If the animals had been uninfected by the coronavirus, their blood could not neutralise any of the five virus variants – that is, block the ability for them to replicate. “Samples from  WA1-infected animals could neutralise Alpha, and, to a lesser degree, the Beta and Delta virus –– but not Omicron,” the news release notes. “Samples from Delta-infected mice could neutralise Delta, Alpha and, to a lesser degree, the Omicron and Beta virus.”

One detail that stood out: blood from Omicron-infected mice could only neutralise the Omicron variant. This time the researchers went further than just testing mice blood – they drew blood from 10 unvaccinated people who had been infected with Omicron, and discovered that their blood couldn’t neutralise the other variants either. However, when they tested the blood of 11 unvaccinated people who had been infected with the Delta variant, their blood could neutralise Delta and just like as seen in mice, the other variants, although not as much.

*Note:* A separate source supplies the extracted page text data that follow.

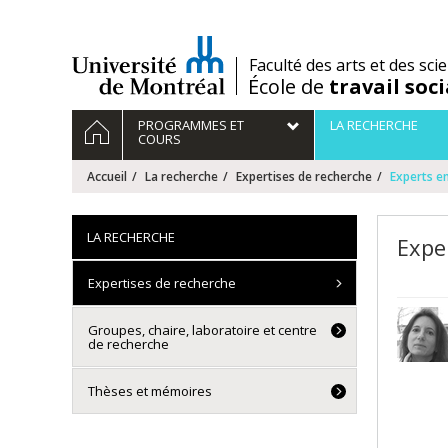
Passer
au
contenu
/
Faculté des arts et des sci
École de
travail soci
Navigation
ACCUEIL
PROGRAMMES ET
LA RECHERCHE
principale
COURS
Accueil
La recherche
Expertises de recherche
Experts en
LA RECHERCHE
Exper
Expertises de recherche
Groupes, chaire, laboratoire et centre
de recherche
Thèses et mémoires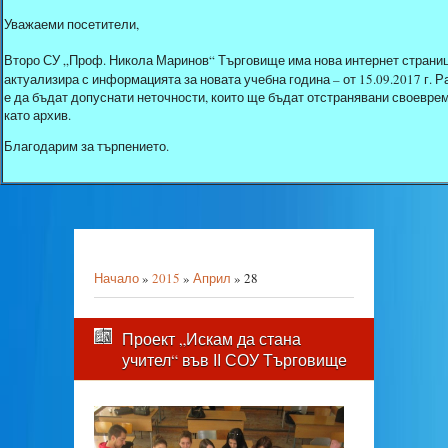
Уважаеми посетители,
Второ СУ „Проф. Никола Маринов“ Търговище има нова интернет страниц
актуализира с информацията за новата учебна година – от 15.09.2017 г.
е да бъдат допуснати неточности, които ще бъдат отстранявани своеврем
като архив.
Благодарим за търпението.
Начало
»
2015
»
Април
»
28
Проект „Искам да стана
учител“ във ІІ СОУ Търговище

The researchers did not only draw blood from unvaccinated people but involved vaccinated people as well in the study. Their results differed from those from unvaccinated people: vaccinated subjects with confirmed Omicron or Delta breakthrough infections all showed the ability to neutralise all five variants tested, creating a more protective immune system for the vaccinated patients.

“When it comes to other variants that might evolve in the future, we can’t predict exactly what would happen, but based on these results, I’d suspect that unvaccinated people who were infected with Omicron will have very little protection,” says Ott. “But on the contrary, vaccinated individuals are likely to be more broadly protected against future variants, especially if they had a breakthrough infection.”

“Our results may be useful not only to inform individuals’ decisions on vaccination, but also for the design of future COVID-19 vaccines that confer broad protection against many variants,” says Charles Chiu, MD, PhD, a professor of infectious diseases at UCSF and a co-senior author of the work.